Suppose there was a third explanatory variable, say two types of chemicals.
set.seed(123)
waterfleas <- waterfleas |>
mutate(chemical = sample(c("chem1","chem2"), n(), replace = TRUE))
m <- glm(count ~ conc * strain * chemical, family = poisson, data = waterfleas)
summary(m)$coefficients
Estimate Std. Error z value Pr(>|z|)
(Intercept) 4.4747 0.0510 87.7927 0.00e+00
conc -1.5860 0.0729 -21.7686 4.60e-105
strainb -0.2949 0.0900 -3.2778 1.05e-03
chemicalchem2 0.0269 0.0989 0.2720 7.86e-01
conc:strainb 0.1182 0.1198 0.9862 3.24e-01
conc:chemicalchem2 -0.0464 0.1427 -0.3249 7.45e-01
strainb:chemicalchem2 -0.0919 0.1422 -0.6467 5.18e-01
conc:strainb:chemicalchem2 0.0118 0.2017 0.0584 9.53e-01
emmeans(m, ~conc|strain*chemical,
at = list(conc = c(2,1)), type = "response")
strain = a, chemical = chem1:
conc rate SE df asymp.LCL asymp.UCL
2 3.68 0.440 Inf 2.91 4.65
1 17.97 1.010 Inf 16.10 20.05
strain = b, chemical = chem1:
conc rate SE df asymp.LCL asymp.UCL
2 3.47 0.500 Inf 2.62 4.60
1 15.06 0.962 Inf 13.29 17.07
strain = a, chemical = chem2:
conc rate SE df asymp.LCL asymp.UCL
2 3.44 0.651 Inf 2.38 4.99
1 17.62 1.410 Inf 15.07 20.61
strain = b, chemical = chem2:
conc rate SE df asymp.LCL asymp.UCL
2 3.03 0.532 Inf 2.15 4.28
1 13.63 1.100 Inf 11.63 15.98
Confidence level used: 0.95
Intervals are back-transformed from the log scale
pairs(emmeans(m, ~conc|strain*chemical,
at = list(conc = c(2,1)), type = "response"), infer = TRUE)

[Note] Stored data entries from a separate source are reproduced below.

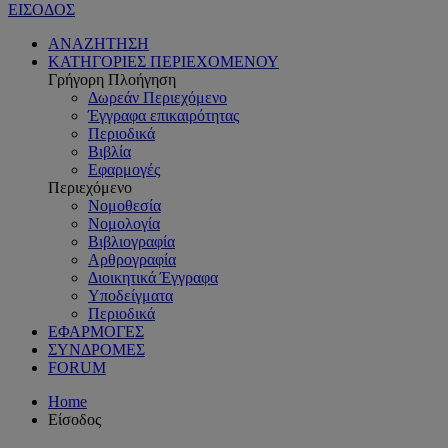
ΕΙΣΟΔΟΣ
ΑΝΑΖΗΤΗΣΗ
ΚΑΤΗΓΟΡΙΕΣ ΠΕΡΙΕΧΟΜΕΝΟΥ
Γρήγορη Πλοήγηση
Δωρεάν Περιεχόμενο
Έγγραφα επικαιρότητας
Περιοδικά
Βιβλία
Εφαρμογές
Περιεχόμενο
Νομοθεσία
Νομολογία
Βιβλιογραφία
Αρθρογραφία
Διοικητικά Έγγραφα
Υποδείγματα
Περιοδικά
ΕΦΑΡΜΟΓΕΣ
ΣΥΝΔΡΟΜΕΣ
FORUM
Home
Είσοδος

strain = a, chemical = chem1:
contrast ratio SE df asymp.LCL asymp.UCL null z.ratio p.value
conc2 / conc1 0.205 0.0149 Inf 0.177 0.236 1 -21.770 <.0001
strain = b, chemical = chem1:
contrast ratio SE df asymp.LCL asymp.UCL null z.ratio p.value
conc2 / conc1 0.230 0.0219 Inf 0.191 0.278 1 -15.420 <.0001
strain = a, chemical = chem2:
contrast ratio SE df asymp.LCL asymp.UCL null z.ratio p.value
conc2 / conc1 0.196 0.0240 Inf 0.154 0.249 1 -13.300 <.0001
strain = b, chemical = chem2:
contrast ratio SE df asymp.LCL asymp.UCL null z.ratio p.value
conc2 / conc1 0.223 0.0236 Inf 0.181 0.274 1 -14.160 <.0001
Confidence level used: 0.95
Intervals are back-transformed from the log scale
Tests are performed on the log scale
Example: Consider the following logistic regression
model for the insecticide data
.
m <- glm(cbind(deaths, total-deaths) ~ insecticide * deposit,
family = binomial, data = trtools::insecticide)
summary(m)$coefficients
Estimate Std. Error z value Pr(>|z|)
(Intercept) -2.8109 0.3585 -7.8418 4.44e-15
insecticideboth 1.2258 0.6718 1.8247 6.80e-02
insecticideDDT -0.0389 0.5072 -0.0768 9.39e-01
deposit 0.6221 0.0779 7.9899 1.35e-15
insecticideboth:deposit 0.3701 0.2090 1.7711 7.65e-02
insecticideDDT:deposit -0.1414 0.1038 -1.3630 1.73e-01
We can use trtools::contrast
or emmeans
to
produce estimates of the probability of death for a given insecticide at
a given deposit value.
trtools::contrast(m, tf = plogis,
a = list(insecticide = c("g-BHC","both","DDT"), deposit = 5),
cnames = c("g-BHC","both","DDT"))
estimate lower upper
g-BHC 0.574 0.503 0.643
both 0.967 0.921 0.987
DDT 0.390 0.329 0.455
emmeans(m, ~ insecticide, type = "response", at = list(deposit = 5))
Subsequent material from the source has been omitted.